這段代碼看起來已經能夠很好地解決我們的需求了，但是有一個問題，如果作業異常重啓的話，Cache中的狀態就都丟失了。因此這種方式還需要再加一些邏輯，可以通過實現CheckpointedFunction接口，在snapshotState和initializeState的時候，對Cache中的數據進行保存和恢復。

這裏就不展開具體代碼了，我們直接看一下如何通過Window實現去重。

大致思路是這樣的，首先通過keyBy操作，把相同ID的數據發往下游同一個節點；下游窗口保存並處理數據，只發送一條數據到下游。

這裏有兩個關鍵點：

窗口的大小與數據重複的時間跨度有關；
窗口的狀態不需要也不應該保存所有數據，只需要保存一條即可；

代碼示意如下：

DataStream input = ...;

input
.keyBy(...)
.timeWindow(Time.minutes(2))
.reduce(new ReduceFunction<String>() {
public String reduce(String s, String t1) throws Exception {
return s;
}
})

這個實現看起來簡單有效，但是有兩個問題：

第一個問題，Tumbling Window的窗口劃分是和窗口大小對齊的，和我們的預期並不符。

如上2min的窗口劃分產生的窗口類似於[00: 00, 00: 02), [00: 02, 00: 04) ...。如果某條消息在00: 01到達，那麼1min之後該窗口就會觸發計算。這樣數據重複檢測的時間跨度就縮小爲了1min，這樣會影響去重的效果。

這個問題我們可以通過Session Window來解決，比如ProcessingTimeSessionWindows.withGap(Time.minutes(2))。
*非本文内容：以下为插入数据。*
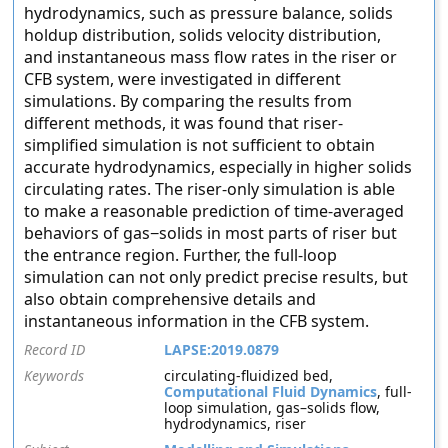
hydrodynamics, such as pressure balance, solids
holdup distribution, solids velocity distribution,
and instantaneous mass flow rates in the riser or
CFB system, were investigated in different
simulations. By comparing the results from
different methods, it was found that riser-
simplified simulation is not sufficient to obtain
accurate hydrodynamics, especially in higher solids
circulating rates. The riser-only simulation is able
to make a reasonable prediction of time-averaged
behaviors of gas−solids in most parts of riser but
the entrance region. Further, the full-loop
simulation can not only predict precise results, but
also obtain comprehensive details and
instantaneous information in the CFB system.
Record ID
LAPSE:2019.0879
Keywords
circulating-fluidized bed,
Computational Fluid Dynamics
, full-
loop simulation, gas–solids flow,
hydrodynamics, riser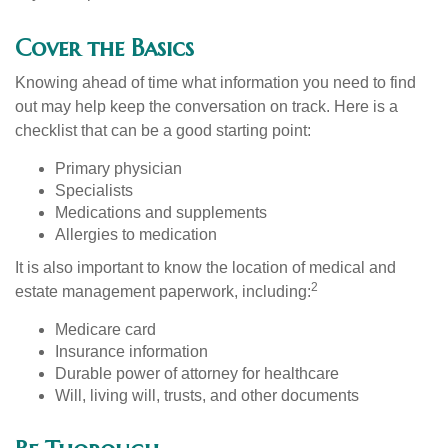
Cover the Basics
Knowing ahead of time what information you need to find
out may help keep the conversation on track. Here is a
checklist that can be a good starting point:
Primary physician
Specialists
Medications and supplements
Allergies to medication
It is also important to know the location of medical and
2
estate management paperwork, including:
Medicare card
Insurance information
Durable power of attorney for healthcare
Will, living will, trusts, and other documents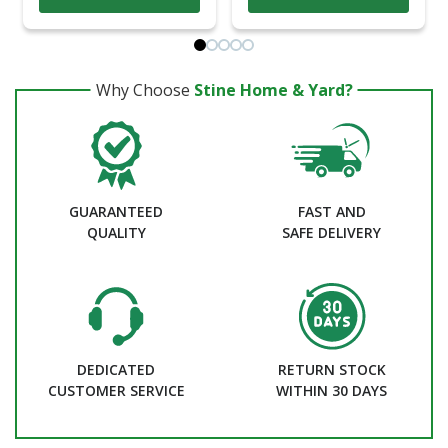
Why Choose
Stine Home & Yard?
GUARANTEED
FAST AND
QUALITY
SAFE DELIVERY
DEDICATED
RETURN STOCK
CUSTOMER SERVICE
WITHIN 30 DAYS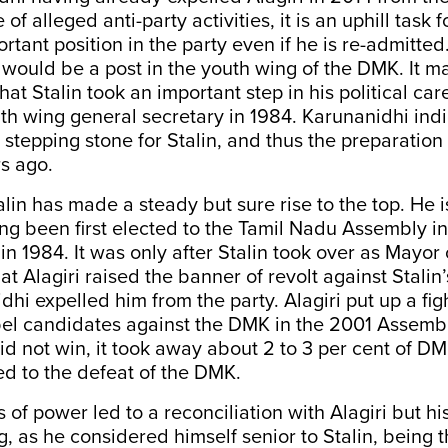
of alleged anti-party activities, it is an uphill task f
tant position in the party even if he is re-admitted. 
would be a post in the youth wing of the DMK. It m
t Stalin took an important step in his political ca
h wing general secretary in 1984. Karunanidhi ind
a stepping stone for Stalin, and thus the preparation
s ago.
alin has made a steady but sure rise to the top. He i
g been first elected to the Tamil Nadu Assembly in 
 in 1984. It was only after Stalin took over as Mayor
t Alagiri raised the banner of revolt against Stalin’
hi expelled him from the party. Alagiri put up a fig
bel candidates against the DMK in the 2001 Assembl
d not win, it took away about 2 to 3 per cent of D
ed to the defeat of the DMK.
 of power led to a reconciliation with Alagiri but 
g, as he considered himself senior to Stalin, being 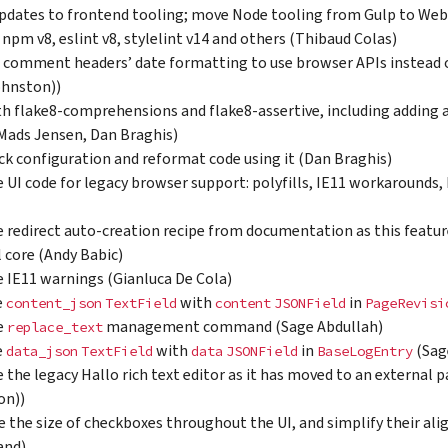
pdates to frontend tooling; move Node tooling from Gulp to We
 npm v8, eslint v8, stylelint v14 and others (Thibaud Colas)
comment headers’ date formatting to use browser APIs instead of
ohnston))
th flake8-comprehensions and flake8-assertive, including adding
Mads Jensen, Dan Braghis)
ck configuration and reformat code using it (Dan Braghis)
UI code for legacy browser support: polyfills, IE11 workarounds,
redirect auto-creation recipe from documentation as this featur
 core (Andy Babic)
IE11 warnings (Gianluca De Cola)
e
with
in
content_json
TextField
content
JSONField
PageRevisi
e
management command (Sage Abdullah)
replace_text
e
with
in
(Sag
data_json
TextField
data
JSONField
BaseLogEntry
the legacy Hallo rich text editor as it has moved to an external 
on))
e the size of checkboxes throughout the UI, and simplify their al
and)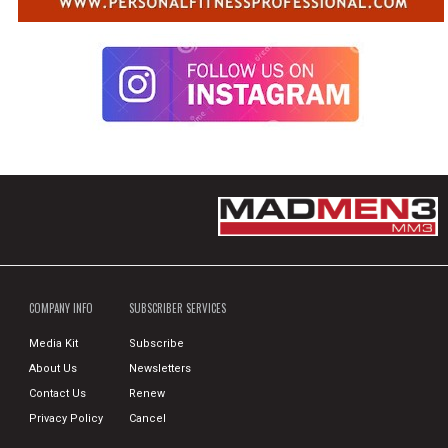
COMPANY INFO
SUBSCRIBER SERVICES
Media Kit
Subscribe
About Us
Newsletters
Contact Us
Renew
Privacy Policy
Cancel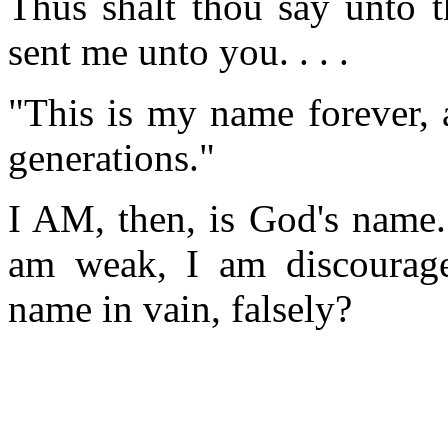
Thus shalt thou say unto t
sent me unto you. . . .
"This is my name forever, 
generations."
I AM, then, is God's name.
am weak, I am discourage
name in vain, falsely?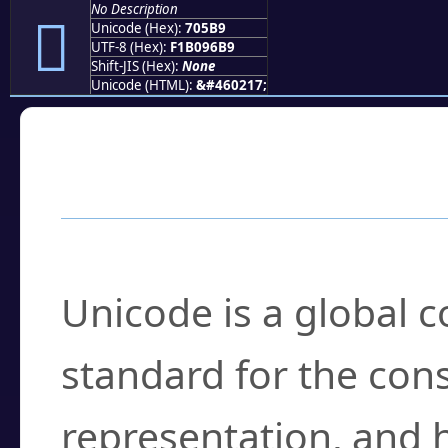
No Description
񰖹
Unicode (Hex):
705B9
UTF-8 (Hex):
F1B096B9
Shift-JIS (Hex):
None
Unicode (HTML):
&#460217;
Frequently Asked
What is Unicode?
Unicode is a global 
standard for the con
representation, and 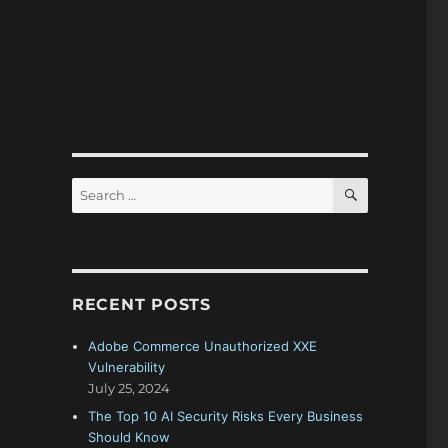
SEARCH
Search
for:
RECENT POSTS
Adobe Commerce Unauthorized XXE
Vulnerability
July 25, 2024
.
The Top 10 AI Security Risks Every Business
Should Know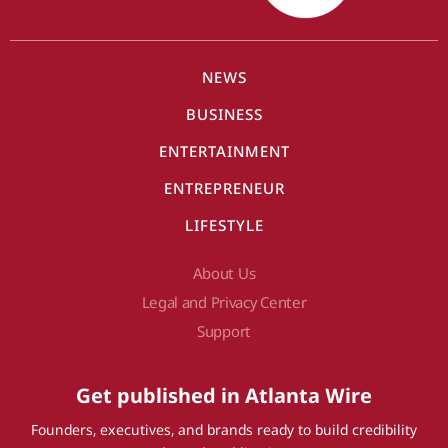
NEWS
BUSINESS
ENTERTAINMENT
ENTREPRENEUR
LIFESTYLE
About Us
Legal and Privacy Center
Support
Get published in Atlanta Wire
Founders, executives, and brands ready to build credibility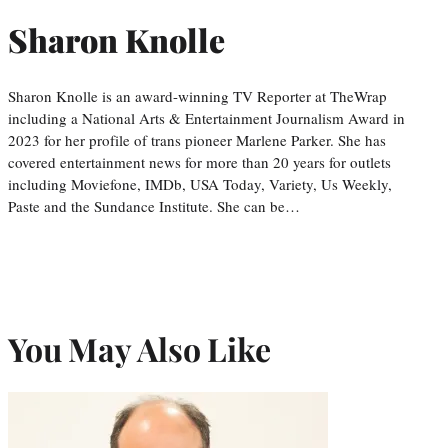
Sharon Knolle
Sharon Knolle is an award-winning TV Reporter at TheWrap
including a National Arts & Entertainment Journalism Award in
2023 for her profile of trans pioneer Marlene Parker. She has
covered entertainment news for more than 20 years for outlets
including Moviefone, IMDb, USA Today, Variety, Us Weekly,
Paste and the Sundance Institute. She can be…
You May Also Like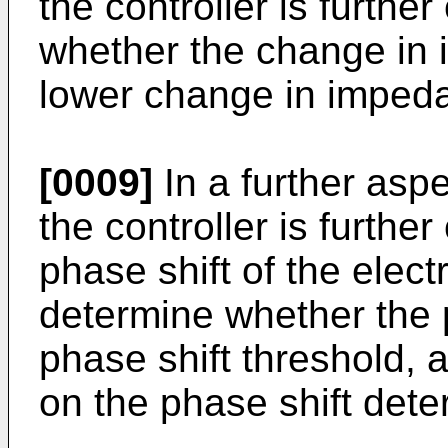
the controller is furthe
whether the change in 
lower change in impeda
[0009]
In a further aspe
the controller is furthe
phase shift of the elec
determine whether the 
phase shift threshold, 
on the phase shift dete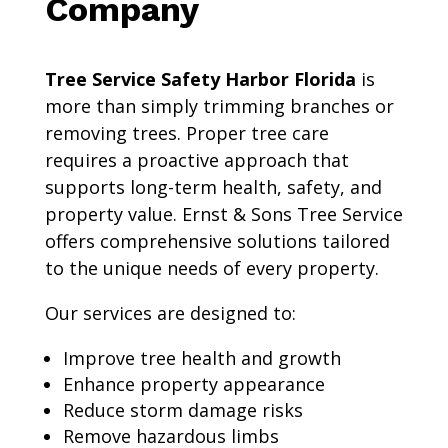
Company
Tree Service Safety Harbor Florida
is
more than simply trimming branches or
removing trees. Proper tree care
requires a proactive approach that
supports long-term health, safety, and
property value. Ernst & Sons Tree Service
offers comprehensive solutions tailored
to the unique needs of every property.
Our services are designed to:
Improve tree health and growth
Enhance property appearance
Reduce storm damage risks
Remove hazardous limbs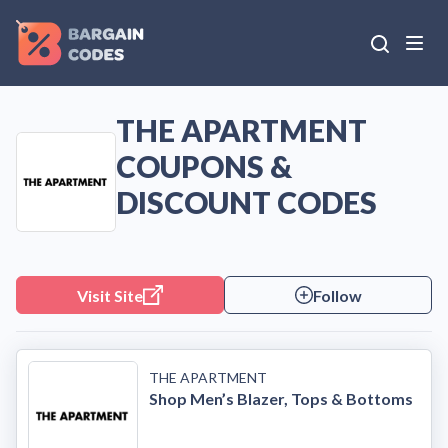
THE APARTMENT
COUPONS &
DISCOUNT CODES
Visit Site
Follow
THE APARTMENT
Shop Men’s Blazer, Tops & Bottoms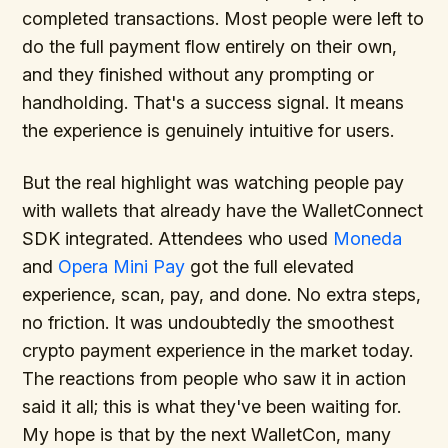
completed transactions. Most people were left to
do the full payment flow entirely on their own,
and they finished without any prompting or
handholding. That's a success signal. It means
the experience is genuinely intuitive for users.
But the real highlight was watching people pay
with wallets that already have the WalletConnect
SDK integrated. Attendees who used
Moneda
and
Opera Mini Pay
got the full elevated
experience, scan, pay, and done. No extra steps,
no friction. It was undoubtedly the smoothest
crypto payment experience in the market today.
The reactions from people who saw it in action
said it all; this is what they've been waiting for.
My hope is that by the next WalletCon, many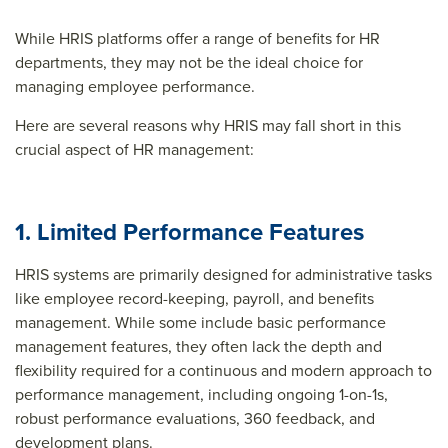
While HRIS platforms offer a range of benefits for HR
departments, they may not be the ideal choice for
managing employee performance.
Here are several reasons why HRIS may fall short in this
crucial aspect of HR management:
1. Limited Performance Features
HRIS systems are primarily designed for administrative tasks
like employee record-keeping, payroll, and benefits
management. While some include basic performance
management features, they often lack the depth and
flexibility required for a continuous and modern approach to
performance management, including ongoing 1-on-1s,
robust performance evaluations, 360 feedback, and
development plans.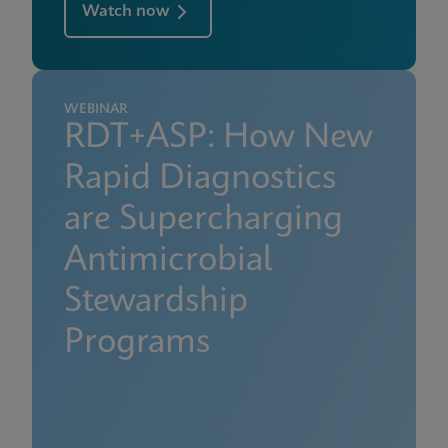
Watch now
WEBINAR
RDT+ASP: How New
Rapid Diagnostics
are Supercharging
Antimicrobial
Stewardship
Programs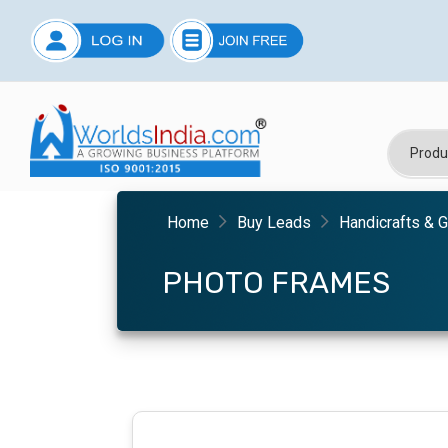
Home
Buy Leads
Handicrafts & G
PHOTO FRAMES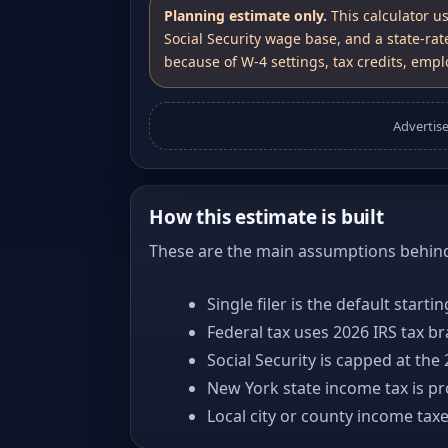
Planning estimate only.
This calculator u
Social Security wage base, and a state-rat
because of W-4 settings, tax credits, emplo
Advertis
How this estimate is built
These are the main assumptions behind 
Single filer is the default starti
Federal tax uses 2026 IRS tax b
Social Security is capped at the
New York state income tax is pro
Local city or county income tax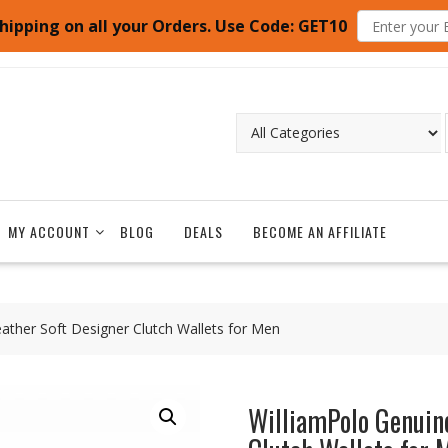
hipping on all your Orders. Use Code: GET10
MY ACCOUNT
BLOG
DEALS
BECOME AN AFFILIATE
ather Soft Designer Clutch Wallets for Men
WilliamPolo Genuin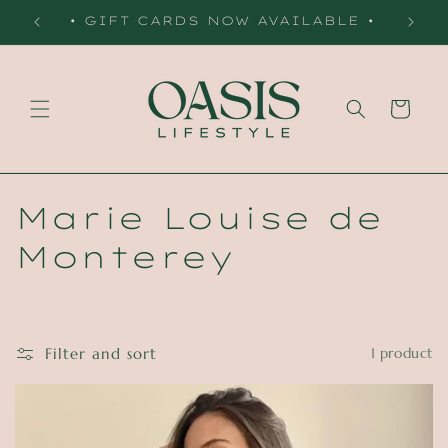
Skip to
 •
• GIFT CARDS NOW AVAILABLE •
content
Cart
C
Marie Louise de
o
Monterey
l
l
Filter and sort
1 product
e
c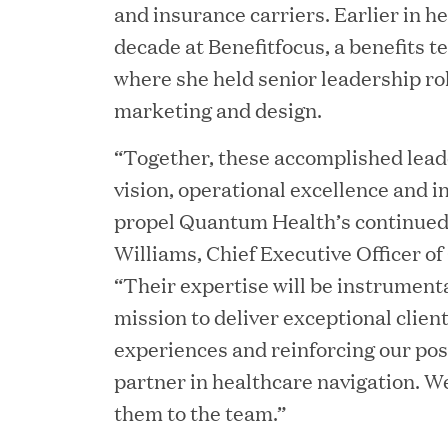
and insurance carriers. Earlier in he
Consumption and Cut Da
decade at Benefitfocus, a benefits t
where she held senior leadership rol
marketing and design.
MAR 24, 2026
Jumio Completes Malay
“Together, these accomplished leade
vision, operational excellence and i
propel Quantum Health’s continued
Williams, Chief Executive Officer o
MAR 23, 2026
“Their expertise will be instrument
Fusion Risk Management
mission to deliver exceptional clie
Marketing Officer to D
experiences and reinforcing our pos
Resilience
partner in healthcare navigation. W
them to the team.”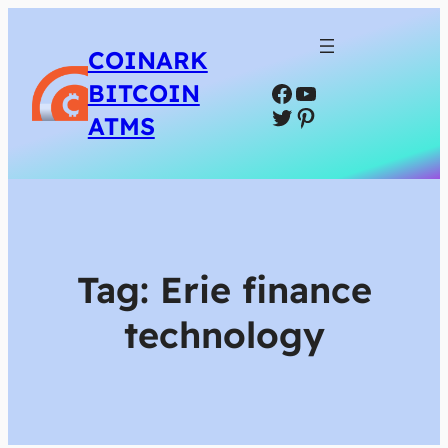
COINARK
Facebook
YouTube
BITCOIN
Twitter
Pinterest
ATMS
Tag:
Erie finance
technology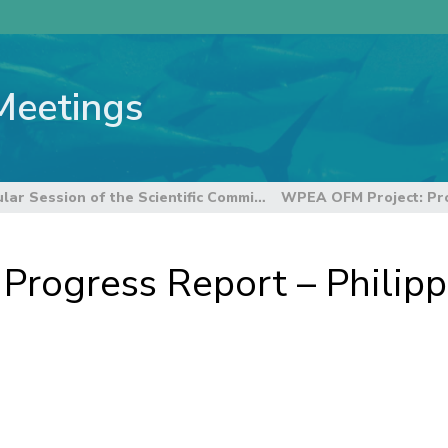
Meetings
8th Regular Session of the Scientific Committee
rogress Report – Philipp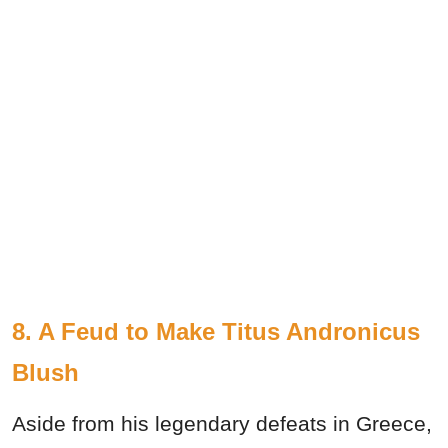
8. A Feud to Make Titus Andronicus
Blush
Aside from his legendary defeats in Greece,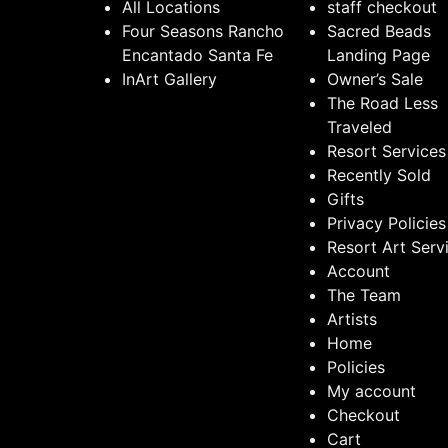
All Locations
staff checkout
Four Seasons Rancho
Sacred Beads
Encantado Santa Fe
Landing Page
InArt Gallery
Owner’s Sale
The Road Less
Traveled
Resort Services
Recently Sold
Gifts
Privacy Policies
Resort Art Serv
Account
The Team
Artists
Home
Policies
My account
Checkout
Cart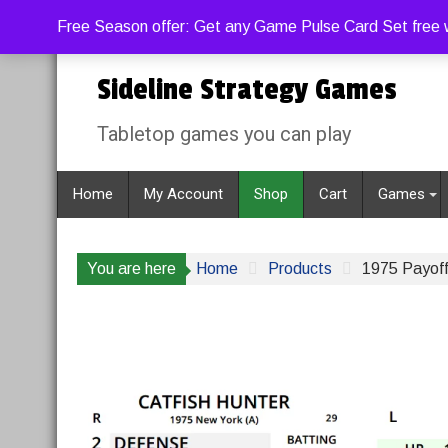
Skip
Saturday, August 8, 2026
11:23:56 AM
Free Season offer: Get any Game Pulse Card Set free w
to
content
Sideline Strategy Games
Tabletop games you can play
Home
My Account
Shop
Cart
Games
You are here
Home
Products
1975 Payoff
不過這裏的2min表示的是“如果間隔2min沒有重複數據到達的話，則判定爲後續沒有重複數據”，和上面timeWindow的參數表示的含義是不同的。

第二個問題，由於需要等窗口結束的時候才觸發計算，從而導致了數據發送到下游的延遲較大。

這個可以通過自定義Trigger來解決，當第一條消息到達的時候，就觸發計算，且後續不再觸發新的計算。

修改後的代碼示意如下：

DataStream input = ...;

input
.keyBy(...)
.window(ProcessingTimeSessionWindows.withGap(Time.minutes(2)))
.trigger(new DedupTrigger(Time.minutes(2).toMilliseconds()))
.reduce(new ReduceFunction<String>() {
public String reduce(String s, String t1) throws Exception {
return s;
}
})

public class DedupTrigger extends Trigger<Object, TimeWindow> {
long sessionGap;
public DedupTrigger(long sessionGap) {
this.sessionGap = sessionGap;
}

public TriggerResult onElement(Object element, long timestamp, TimeWindow window, TriggerContext ctx) throws Exception {
// 如果窗口大小和session gap大小相同，則判斷爲第一條數據；
if (window.getEnd() - window.getStart() == sessionGap) {
return TriggerResult.FIRE;
}
return TriggerResult.CONTINUE;
}

public TriggerResult onProcessingTime(long time, TimeWindow window, TriggerContext ctx) throws Exception {
return TriggerResult.CONTINUE;
}

public TriggerResult onEventTime(long time, TimeWindow window, TriggerContext ctx) throws Exception {
return TriggerResult.CONTINUE;
}

public void clear(TimeWindow window, TriggerContext ctx) throws Exception {
}

public boolean canMerge() {
return true;
}

public void onMerge(TimeWindow window, OnMergeContext ctx) throws Exception {
}
}

說明一下，這裏是通過判斷窗口大小是否和Session Gap大小相同來判斷是否爲第一條數據的，這是因爲第二條消息到達後，窗口Merge會導致窗口變大。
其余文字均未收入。